Back inside the proving ground, I climbed behind the wheel of a F-350 Crew Cab King Ranch equipped with the high-output PowerStroke. A 36-foot enclosed fifth-wheel trailer loaded with enough ballast to reach 30,000 lbs was attached to the bed. With surprisingly little effort, the long rig ascended steep hills, although there was no forgetting that there was 15 tons of trailer tagging behind. On cue, the cooling fans kicked in. During the downhill portions, the engine braking was effective, reassuringly scrubbing speed.
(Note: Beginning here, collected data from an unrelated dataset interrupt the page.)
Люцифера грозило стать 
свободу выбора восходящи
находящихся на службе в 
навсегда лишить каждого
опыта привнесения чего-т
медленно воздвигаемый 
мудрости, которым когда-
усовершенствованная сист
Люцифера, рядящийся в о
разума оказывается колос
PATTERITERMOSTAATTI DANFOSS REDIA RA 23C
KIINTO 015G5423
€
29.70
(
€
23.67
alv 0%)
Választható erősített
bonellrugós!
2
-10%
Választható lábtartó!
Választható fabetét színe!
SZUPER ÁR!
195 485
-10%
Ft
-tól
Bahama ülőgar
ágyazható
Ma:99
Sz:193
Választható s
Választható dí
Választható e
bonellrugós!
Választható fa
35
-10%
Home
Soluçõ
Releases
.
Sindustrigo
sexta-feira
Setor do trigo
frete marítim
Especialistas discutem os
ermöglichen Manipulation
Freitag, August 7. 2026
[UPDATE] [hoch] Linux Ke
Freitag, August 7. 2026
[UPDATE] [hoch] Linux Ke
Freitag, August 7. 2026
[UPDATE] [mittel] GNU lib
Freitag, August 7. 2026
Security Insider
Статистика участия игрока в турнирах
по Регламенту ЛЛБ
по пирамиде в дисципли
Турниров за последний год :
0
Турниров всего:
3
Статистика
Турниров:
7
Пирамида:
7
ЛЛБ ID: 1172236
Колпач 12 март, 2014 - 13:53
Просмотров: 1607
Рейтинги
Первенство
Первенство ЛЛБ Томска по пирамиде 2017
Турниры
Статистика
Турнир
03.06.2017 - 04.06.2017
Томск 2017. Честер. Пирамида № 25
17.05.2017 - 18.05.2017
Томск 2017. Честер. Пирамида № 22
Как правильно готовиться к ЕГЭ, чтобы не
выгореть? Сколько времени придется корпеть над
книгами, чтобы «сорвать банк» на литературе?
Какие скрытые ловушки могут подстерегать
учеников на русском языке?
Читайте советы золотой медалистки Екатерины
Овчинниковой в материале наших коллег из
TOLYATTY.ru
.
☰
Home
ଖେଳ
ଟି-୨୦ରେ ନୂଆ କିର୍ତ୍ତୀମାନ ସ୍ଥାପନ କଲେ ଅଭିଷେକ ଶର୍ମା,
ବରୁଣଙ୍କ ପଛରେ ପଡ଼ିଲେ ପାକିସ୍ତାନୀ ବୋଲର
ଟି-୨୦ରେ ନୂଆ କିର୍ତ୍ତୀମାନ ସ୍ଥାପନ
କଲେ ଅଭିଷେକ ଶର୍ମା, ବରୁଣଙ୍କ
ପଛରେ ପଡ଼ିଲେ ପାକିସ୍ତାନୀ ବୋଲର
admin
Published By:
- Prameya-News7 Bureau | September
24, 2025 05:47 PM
Finally, it was time to check out the Super Duty’s off-road chops. A new, relatively modest off-road package is available for the entry-level XL trim on F-250 and F-350, offering 33-inch tires, skid plates, and an electronic locking rear differential, but I went straight for a King Ranch with the Tremor off-road package. As before, Tremor includes a front-end lift, a Dana front axle, 35-inch Goodyears, and selectable drive modes. This year, Tremor boasts Trail Turn Assist and newly tuned dampers, and the front and rear camera views, which used to extinguish over 25 mph during off-roading, now stay on at higher speeds. Shades of F-150 Raptor, anyone?
With a few careful applications of throttle and a spotter directing me, the big truck crawled up a steep hill strewn with boulders, each rock coming into view on the center screen as we lurched upward. Then I bounded merrily along rutted trails, up sandy hills, through tight, boggy corners. The Tremor’d truck simply shrugged, as if to say, “is that all you’ve got?” Later, in a muddy field, I pirouetted around a pole thanks to the Trail Turn Assist feature. Dial the steering wheel to the left, the left rear wheel brakes, and you’re pivoting around that braking tire. Fun!
As noted, Ford practically has a cultural anthropology perspective on the Super Duty and its use in the real world, particularly in the trades. What works for the miner, the farmer, the forest service worker, the utility line worker, and the commercial fleet manager, Ford figures, also works for the weekend recreational user who tows a boat or camper trailer, just with additional creature comforts on top.
2023 Ford F-Series Super Duty
Highs: A model and specification for every possible purpose; a remarkable balance between everyday usability and towing and off-road capabilities; beautifully integrated powertrains; an unfailing sense that you are part of the American cultural landscape when you’re behind the wheel.
Lows: Huge, heavy, expensive; diesel fuel isn’t cheap.
Takeaway: If you need, or simply want, the capability of a heavy-duty truck, Ford has perfected the formula.